Action item: Once you reach the line containing "avec une demande de" in the data below, restate each line word for word up to and including the one containing "verbinden Sie sich".

Excerpts from a dataset
···
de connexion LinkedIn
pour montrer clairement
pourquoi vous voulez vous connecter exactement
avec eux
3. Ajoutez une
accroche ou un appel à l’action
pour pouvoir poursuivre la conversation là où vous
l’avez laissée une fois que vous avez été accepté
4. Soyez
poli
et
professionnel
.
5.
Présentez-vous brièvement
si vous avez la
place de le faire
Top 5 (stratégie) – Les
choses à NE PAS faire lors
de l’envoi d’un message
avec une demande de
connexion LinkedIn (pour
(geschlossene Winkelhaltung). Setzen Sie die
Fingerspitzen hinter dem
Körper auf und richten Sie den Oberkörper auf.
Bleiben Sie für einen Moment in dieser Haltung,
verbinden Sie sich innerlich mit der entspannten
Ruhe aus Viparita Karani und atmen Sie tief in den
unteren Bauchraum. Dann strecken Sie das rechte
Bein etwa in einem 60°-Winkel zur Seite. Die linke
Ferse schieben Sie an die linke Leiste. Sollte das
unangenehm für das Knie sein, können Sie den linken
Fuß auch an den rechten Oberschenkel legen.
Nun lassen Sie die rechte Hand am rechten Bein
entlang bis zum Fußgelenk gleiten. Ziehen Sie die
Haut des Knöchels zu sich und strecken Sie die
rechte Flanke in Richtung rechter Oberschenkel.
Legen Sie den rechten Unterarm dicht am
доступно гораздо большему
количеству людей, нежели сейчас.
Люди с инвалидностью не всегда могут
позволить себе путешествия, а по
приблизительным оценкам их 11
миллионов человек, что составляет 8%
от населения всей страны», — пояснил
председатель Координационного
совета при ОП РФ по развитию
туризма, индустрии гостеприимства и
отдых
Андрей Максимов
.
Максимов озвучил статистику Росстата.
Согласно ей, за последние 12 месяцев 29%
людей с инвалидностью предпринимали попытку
···
Response for this exercise:
avec une demande de
connexion LinkedIn (pour
(geschlossene Winkelhaltung). Setzen Sie die
Fingerspitzen hinter dem
Körper auf und richten Sie den Oberkörper auf.
Bleiben Sie für einen Moment in dieser Haltung,
verbinden Sie sich innerlich mit der entspannten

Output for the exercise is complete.